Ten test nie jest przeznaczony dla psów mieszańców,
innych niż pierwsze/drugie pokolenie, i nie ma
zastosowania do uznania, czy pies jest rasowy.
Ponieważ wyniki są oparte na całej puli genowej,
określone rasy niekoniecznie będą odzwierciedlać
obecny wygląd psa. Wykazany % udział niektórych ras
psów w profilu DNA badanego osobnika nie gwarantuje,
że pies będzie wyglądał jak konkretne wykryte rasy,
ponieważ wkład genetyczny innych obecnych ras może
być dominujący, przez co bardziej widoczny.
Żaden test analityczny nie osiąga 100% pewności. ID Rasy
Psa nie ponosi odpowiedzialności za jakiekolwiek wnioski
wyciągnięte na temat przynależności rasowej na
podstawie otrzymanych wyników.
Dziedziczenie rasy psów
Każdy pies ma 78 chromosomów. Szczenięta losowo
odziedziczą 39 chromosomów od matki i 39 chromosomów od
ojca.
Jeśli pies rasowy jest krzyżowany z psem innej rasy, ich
^^^^^^^^
Would you please write out all the entries exactly?

Ten test nie jest przeznaczony dla psów mieszańców,
innych niż pierwsze/drugie pokolenie, i nie ma
zastosowania do uznania, czy pies jest rasowy.
Ponieważ wyniki są oparte na całej puli genowej,
określone rasy niekoniecznie będą odzwierciedlać
obecny wygląd psa. Wykazany % udział niektórych ras
psów w profilu DNA badanego osobnika nie gwarantuje,
że pies będzie wyglądał jak konkretne wykryte rasy,
ponieważ wkład genetyczny innych obecnych ras może
być dominujący, przez co bardziej widoczny.
Żaden test analityczny nie osiąga 100% pewności. ID Rasy
Psa nie ponosi odpowiedzialności za jakiekolwiek wnioski
wyciągnięte na temat przynależności rasowej na
podstawie otrzymanych wyników.
Dziedziczenie rasy psów
Każdy pies ma 78 chromosomów. Szczenięta losowo
odziedziczą 39 chromosomów od matki i 39 chromosomów od
ojca.
Jeśli pies rasowy jest krzyżowany z psem innej rasy, ich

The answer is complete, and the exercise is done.